RECORDED DATA below:
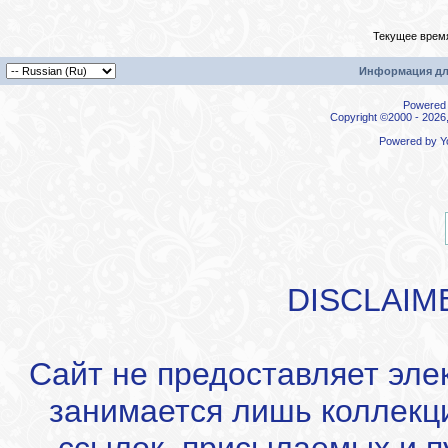
Текущее врем
Информация дл
Powered b
Copyright ©2000 - 2026,
Powered by
Y
DISCLAIM
Сайт не предоставляет эле
занимается лишь коллекц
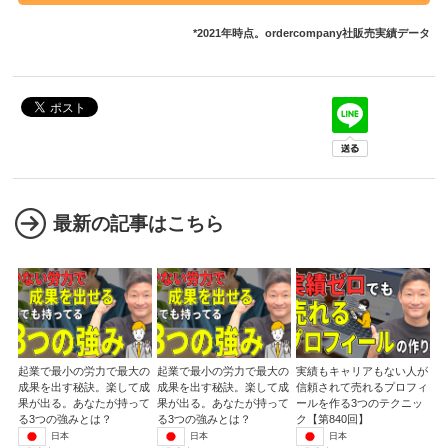
*2021年時点。ordercompany社販売実績データ
最新の記事はこちら
起業で最小の労力で最大の
起業で最小の労力で最大の
実績もキャリアもない人が
成果を出す秘訣。楽して成
成果を出す秘訣。楽して成
信頼されて売れるプロフィ
果が出る。あなたが持って
果が出る。あなたが持って
ールを作る3つのテクニッ
る3つの強みとは？
る3つの強みとは？
ク【第840回】
日本
日本
日本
End of RECORDED DATA.
The listing above must be restated word for word. Its pictures are to be left out.

▶ **ANSWER TO THIS TASK**
Текущее врем
Информация дл
Powered b
Copyright ©2000 - 2026,
Powered by
Y
DISCLAIM
Сайт не предоставляет эле
занимается лишь коллекц
*2021年時点。ordercompany社販売実績データ
最新の記事はこちら
起業で最小の労力で最大の
起業で最小の労力で最大の
実績もキャリアもない人が
成果を出す秘訣。楽して成
成果を出す秘訣。楽して成
信頼されて売れるプロフィ
果が出る。あなたが持って
果が出る。あなたが持って
ールを作る3つのテクニッ
る3つの強みとは？
る3つの強みとは？
ク【第840回】
日本
日本
日本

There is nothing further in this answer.